Yeah they are gorgeous (u 2 puppy ) how much are they to buy ?


----------



## jimmy_the_kid (Nov 7, 2004)

*RE: I*

lol arnt u married dobermanmick u better watch out comments like that might get u whiped unless its snakegirl there using ur acount then compliment away lol


----------



## Pyror (Nov 7, 2004)

*RE: I*

You don't see them for sale very often at all, but i've been told that they'll sell for around $400 - $500 a pair.


----------



## jimmy_the_kid (Nov 7, 2004)

*RE: I*

btw lovley looking dragons how much is the breeder asking for what eva he has


----------



## Fuscus (Nov 7, 2004)

*RE: I*

Seen them in the wild. Sometime the red just glows.
And Puppy ( if that is you ) is absolutely stunning.


----------



## Puppy (Nov 7, 2004)

*Re: RE: I*



dobermanmick said:


> Yeah they are gorgeous (u 2 puppy ) how much are they to buy ?



*LOL* Thanks and is that an immediate reaction evolved from my previous complaint?  You learn fast and have great habits. Snakegirl is your wife? You lucky duck!




Pyror said:


> You don't see them for sale very often at all, but i've been told that they'll sell for around $400 - $500 a pair.

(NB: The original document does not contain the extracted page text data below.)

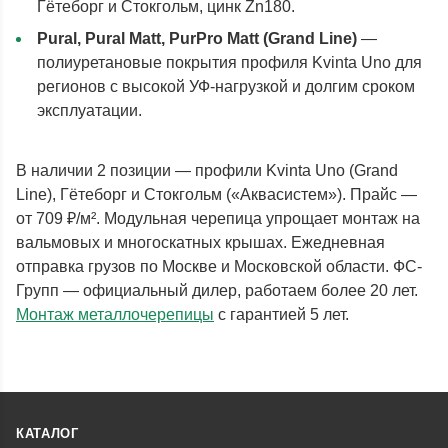
Гётеборг и Стокгольм, цинк Zn180.
Pural, Pural Matt, PurPro Matt (Grand Line)
—
полиуретановые покрытия профиля Kvinta Uno для
регионов с высокой УФ-нагрузкой и долгим сроком
эксплуатации.
В наличии 2 позиции — профили Kvinta Uno (Grand
Line), Гётеборг и Стокгольм («Аквасистем»). Прайс —
от 709 ₽/м². Модульная черепица упрощает монтаж на
вальмовых и многоскатных крышах. Ежедневная
отправка грузов по Москве и Московской области. ФС-
Групп — официальный дилер, работаем более 20 лет.
Монтаж металлочерепицы
с гарантией 5 лет.
КАТАЛОГ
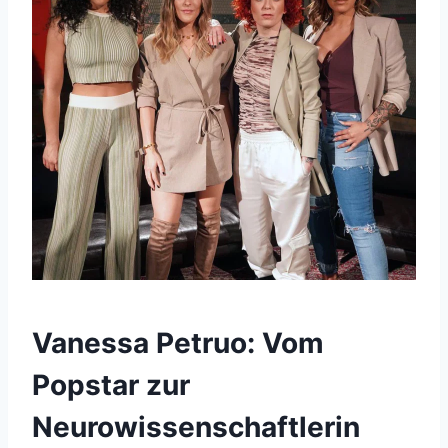
Vanessa Petruo: Vom
Popstar zur
Neurowissenschaftlerin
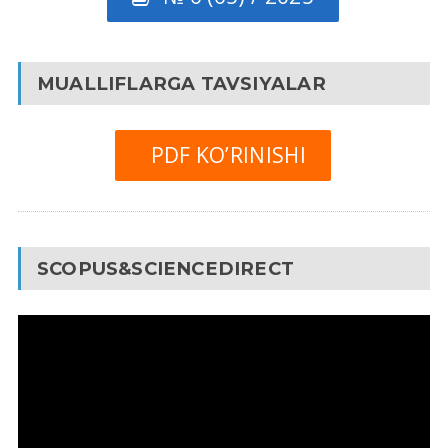
MUALLIFLARGA TAVSIYALAR
PDF KO’RINISHI
SCOPUS&SCIENCEDIRECT
Video
Pleyer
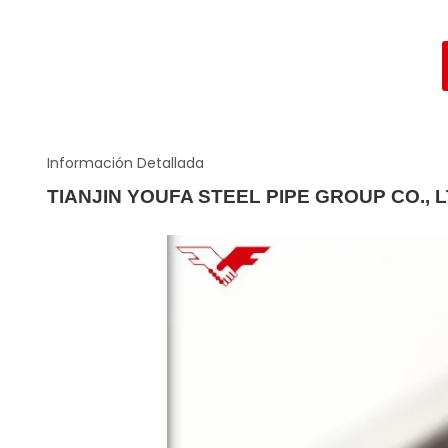
Información Detallada
TIANJIN YOUFA STEEL PIPE GROUP CO., 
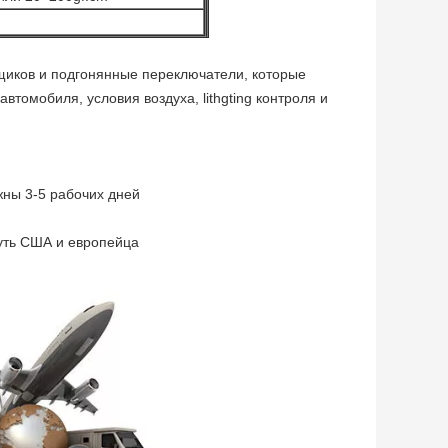
иков и подгонянные переключатели, которые
томобиля, условия воздуха, lithgting контроля и
жны 3-5 рабочих дней
уть США и европейца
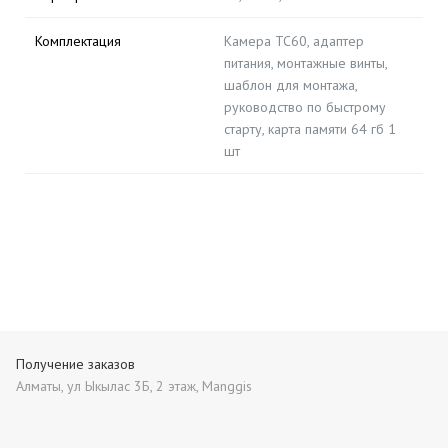
Комплектация
Камера TC60, адаптер
питания, монтажные винты,
шаблон для монтажа,
руководство по быстрому
старту, карта памяти 64 гб 1
шт
Получение заказов
Алматы, ул Ыкылас 3Б, 2 этаж, Manggis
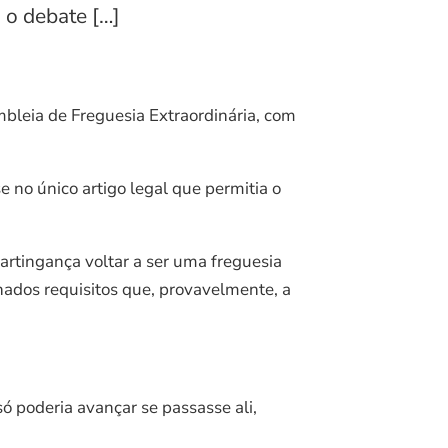
 o debate […]
leia de Freguesia Extraordinária, com
 no único artigo legal que permitia o
artingança voltar a ser uma freguesia
nados requisitos que, provavelmente, a
ó poderia avançar se passasse ali,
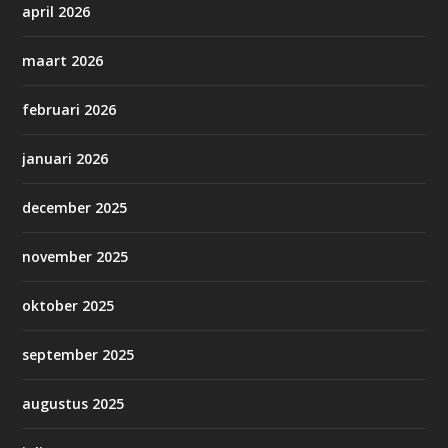
april 2026
maart 2026
februari 2026
januari 2026
december 2025
november 2025
oktober 2025
september 2025
augustus 2025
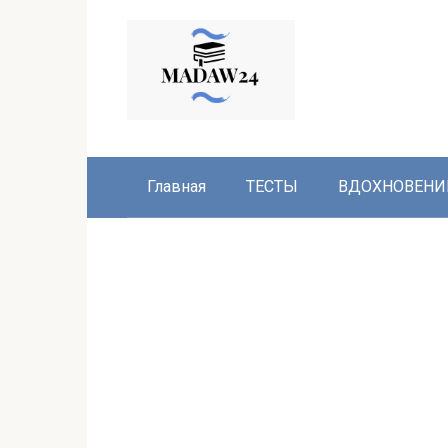
Перейти
к
контенту
Главная
ТЕСТЫ
ВДОХНОВЕНИ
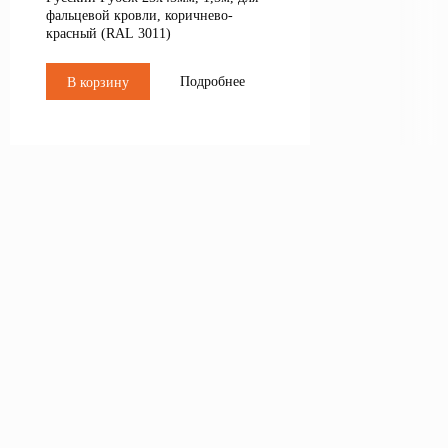
фальцевой кровли, коричнево-
красный (RAL 3011)
Подробнее
В корзину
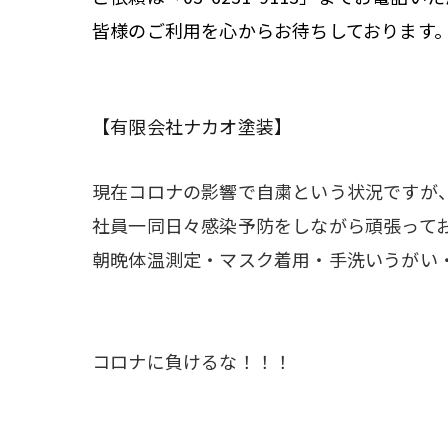
皆様のご利用を心からお待ちしております
【有限会社ナカオ塗装】
現在コロナの影響で自粛という状況ですが
社員一同日々感染予防をしながら頑張って
朝晩体温測定・マスク着用・手洗いうがい
コロナに負けるな！！！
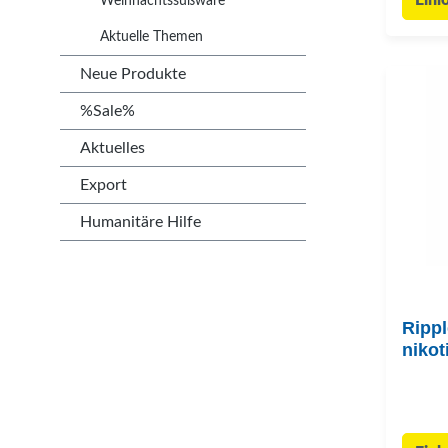
Einl
Weihnachtssüßware
Aktuelle Themen
Neue Produkte
%Sale%
Aktuelles
Export
Humanitäre Hilfe
Rippl
nikot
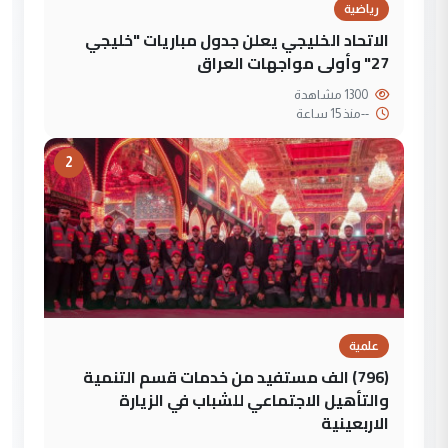
رياضية
الاتحاد الخليجي يعلن جدول مباريات "خليجي
27" وأولى مواجهات العراق
1300 مشاهدة
--
منذ 15 ساعة
2
علمية
(796) الف مستفيد من خدمات قسم التنمية
والتأهيل الاجتماعي للشباب في الزيارة
الاربعينية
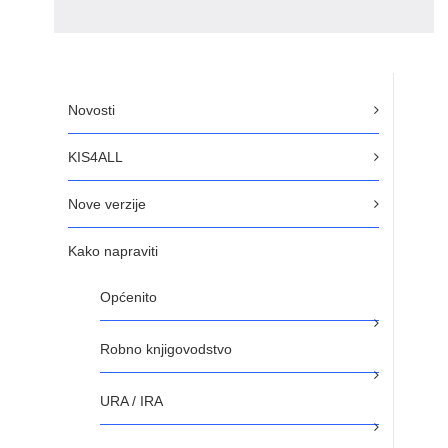
Novosti
KIS4ALL
Nove verzije
Kako napraviti
Općenito
Robno knjigovodstvo
URA / IRA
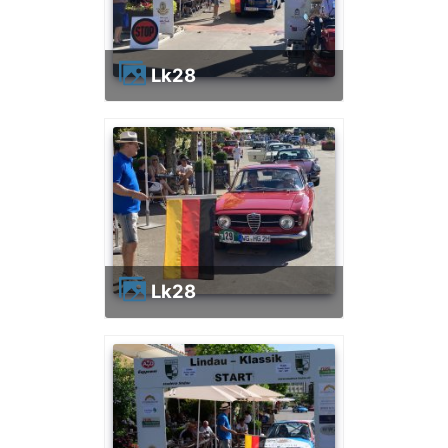
lk28
lk28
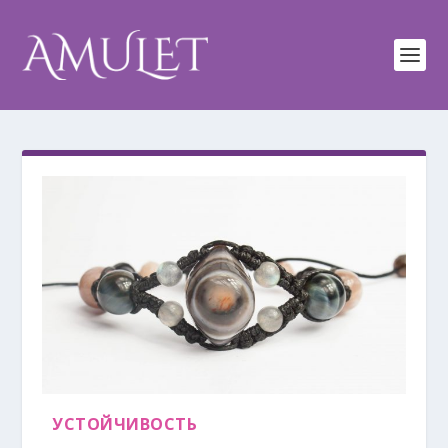
УСТОЙЧИВОСТЬ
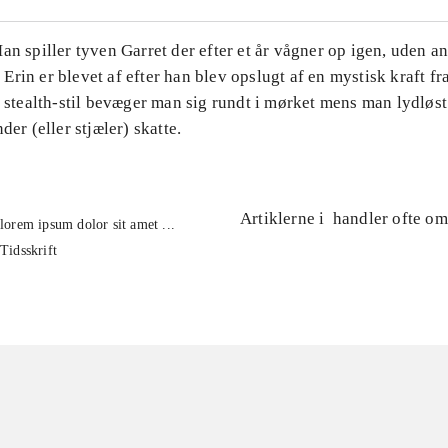
an spiller tyven Garret der efter et år vågner op igen, uden a
rin er blevet af efter han blev opslugt af en mystisk kraft fr
e stealth-stil bevæger man sig rundt i mørket mens man lydløs
der (eller stjæler) skatte.
Artiklerne i
handler ofte om
lorem ipsum dolor sit amet ...
Tidsskrift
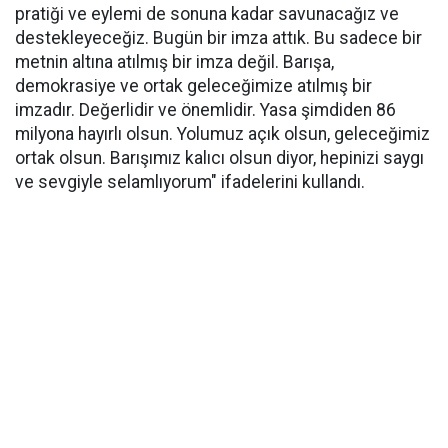
pratiği ve eylemi de sonuna kadar savunacağız ve
destekleyeceğiz. Bugün bir imza attık. Bu sadece bir
metnin altına atılmış bir imza değil. Barışa,
demokrasiye ve ortak geleceğimize atılmış bir
imzadır. Değerlidir ve önemlidir. Yasa şimdiden 86
milyona hayırlı olsun. Yolumuz açık olsun, geleceğimiz
ortak olsun. Barışımız kalıcı olsun diyor, hepinizi saygı
ve sevgiyle selamlıyorum" ifadelerini kullandı.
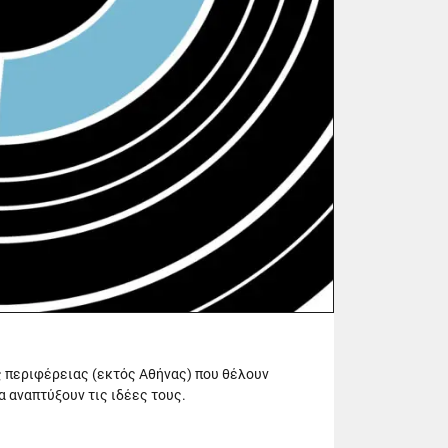
ς περιφέρειας (εκτός Αθήνας) που θέλουν
α αναπτύξουν τις ιδέες τους.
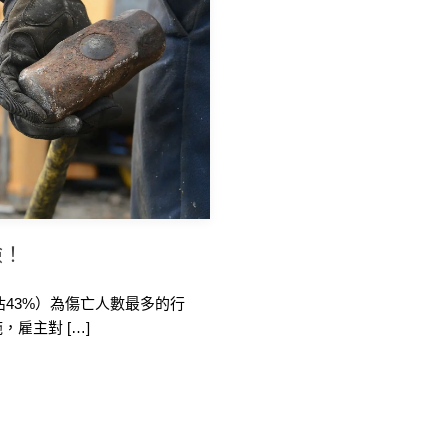
險！
佔43%）為傷亡人數最多的行
雇主對 […]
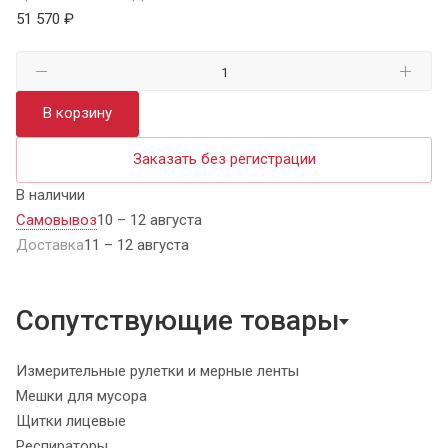
51 570 ₽
В корзину
Заказать без регистрации
В наличии
Самовывоз
10 – 12 августа
Доставка
11 – 12 августа
Сопутствующие товары
Измерительные рулетки и мерные ленты
Мешки для мусора
Щитки лицевые
Респираторы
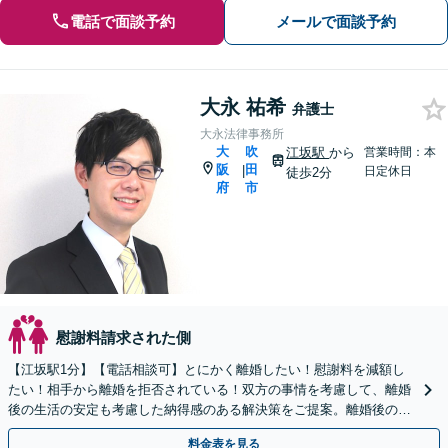
電話で面談予約
メールで面談予約
大永 祐希
弁護士
大永法律事務所
大
吹
江坂駅
から
営業時間：本
阪
田
|
日定休日
徒歩2分
府
市
慰謝料請求された側
【江坂駅1分】【電話相談可】とにかく離婚したい！慰謝料を減額し
たい！相手から離婚を拒否されている！双方の事情を考慮して、離婚
後の生活の安定も考慮した納得感のある解決策をご提案。離婚後の生
活を大切に考えます。【法テラス利用可】【WEB面談可】
料金表を見る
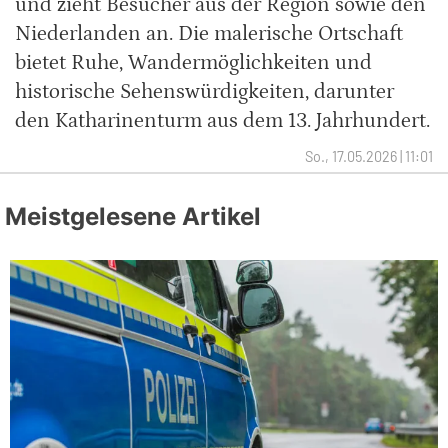
und zieht Besucher aus der Region sowie den
Niederlanden an. Die malerische Ortschaft
bietet Ruhe, Wandermöglichkeiten und
historische Sehenswürdigkeiten, darunter
den Katharinenturm aus dem 13. Jahrhundert.
So., 17.05.2026 | 11:01
Meistgelesene Artikel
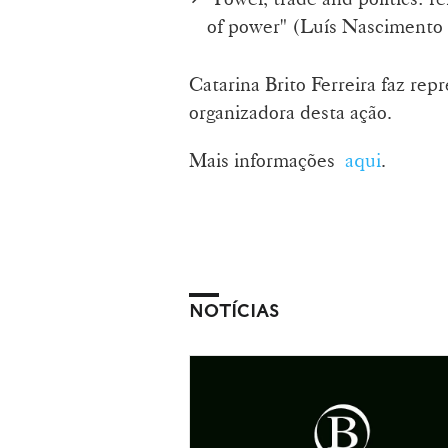
of power" (Luís Nascimento 
Catarina Brito Ferreira faz r
organizadora desta ação.
Mais informações
aqui
.
NOTÍCIAS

Think I saw them for sale a while ago for $250 each, so that's about right. Do you know why they are listed as Class 2? Do they have higher requirements?


----------



## redline (Nov 8, 2004)

*RE: Re: RE: I*

nice lets all buy 1


----------



## Greebo (Nov 8, 2004)

*RE: Re: RE: I*

Oh great, another species to go on my list of things to get next.


----------



## Nephrurus (Nov 8, 2004)

*RE: Re: RE: I*

Bit too pricey for me. Very attractive none the less. I'd get some more gecko species! Some of the large northern leaf tails were selling for about that much earlier this year.
BARGAIN!
-H


----------



## Puppy (Nov 8, 2004)

*Re: RE: I*



Fuscus said:


> Seen them in the wild. Sometime the red just glows.
> And Puppy ( if that is you ) is absolutely stunning.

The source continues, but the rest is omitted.